• KEISLAMAN

Perlu Tahu Adab Berpakaian untuk Shalat

Yahya Sukamdani | Rabu, 07/05/2025
Perlu Tahu Adab Berpakaian untuk Shalat Ilustrasi pakaian shalat

Teasmuslim.com - Adab berpakaian untuk shalat adalah bagian dari kesempurnaan ibadah seorang Muslim. Islam mengajarkan agar pakaian yang dikenakan saat shalat tidak hanya menutupi aurat, tetapi juga sesuai dengan etika dan kesopanan yang diajarkan syariat.
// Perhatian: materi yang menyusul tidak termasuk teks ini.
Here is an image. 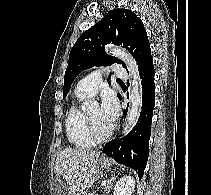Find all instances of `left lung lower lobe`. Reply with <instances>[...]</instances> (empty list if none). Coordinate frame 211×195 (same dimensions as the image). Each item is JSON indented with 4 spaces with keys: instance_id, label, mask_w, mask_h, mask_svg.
<instances>
[{
    "instance_id": "obj_1",
    "label": "left lung lower lobe",
    "mask_w": 211,
    "mask_h": 195,
    "mask_svg": "<svg viewBox=\"0 0 211 195\" xmlns=\"http://www.w3.org/2000/svg\"><path fill=\"white\" fill-rule=\"evenodd\" d=\"M139 74L142 79V110L138 122L127 136L107 143L102 152L116 162L132 167L141 179L148 160L151 121L155 104V71L152 57L142 64ZM126 113L125 110L124 116Z\"/></svg>"
}]
</instances>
Berikut adalah penjelasan lengkap mengenai adab berpakaian saat shalat:

  1. Menutup Aurat dengan Sempurna (Wajib)

Bagi laki-laki:

  • Aurat adalah dari pusar sampai lutut.
  • Namun dianjurkan mengenakan pakaian yang lebih sopan seperti baju berlengan dan sarung atau celana panjang, untuk menjaga kehormatan dan kekhusyukan.

Bagi perempuan:

  • Aurat adalah seluruh tubuh kecuali wajah dan telapak tangan.
  • Dianjurkan memakai mukena, gamis longgar, jilbab besar, atau pakaian syar’i yang tidak ketat dan tidak transparan.
  1. Pakaian Bersih dan Suci
  • Wajib memastikan pakaian bebas dari najis seperti darah, air kencing, atau kotoran lainnya.
  • Bersih tidak hanya secara fisik tapi juga tidak berbau menyengat yang bisa mengganggu kekhusyukan.
  1. Pakaian yang Sopan dan Tidak Menarik Perhatian
  • Tidak memakai pakaian yang mencolok warnanya atau memiliki gambar yang mengganggu konsentrasi.
  • Tidak memakai pakaian yang ada gambar makhluk hidup (pendapat mayoritas ulama menyarankan menjauhi ini untuk menjaga adab ibadah).
  1. Tidak Memakai Pakaian Ketat atau Tipis
  • Terutama bagi wanita: meskipun aurat tertutup, pakaian tidak boleh membentuk tubuh atau tembus pandang.
  • Rasulullah ﷺ bersabda tentang wanita “berpakaian tapi telanjang” sebagai bentuk celaan (HR. Muslim).
  1. Menutup Kepala bagi Perempuan
  • Dalam shalat, rambut perempuan adalah aurat. Maka harus tertutup sempurna dengan kerudung/jilbab.
  1. Memakai Wewangian (Untuk Laki-Laki)
  • Disunnahkan bagi laki-laki memakai wewangian sebelum shalat, terutama shalat Jumat.
  • Bagi wanita, dilarang memakai parfum mencolok jika shalatnya di masjid atau di tempat umum (HR. Abu Dawud).
  1. Tidak Menyerupai Lawan Jenis
  • Laki-laki tidak boleh memakai pakaian wanita, dan sebaliknya.
  • Ini termasuk bagian dari menjaga identitas yang diridhai Allah.
  1. Tidak Memakai Pakaian dengan Unsur Syirik atau Dosa
  • Hindari pakaian bertuliskan kalimat yang bertentangan dengan akidah, simbol-simbol agama lain, atau hal-hal berbau maksiat.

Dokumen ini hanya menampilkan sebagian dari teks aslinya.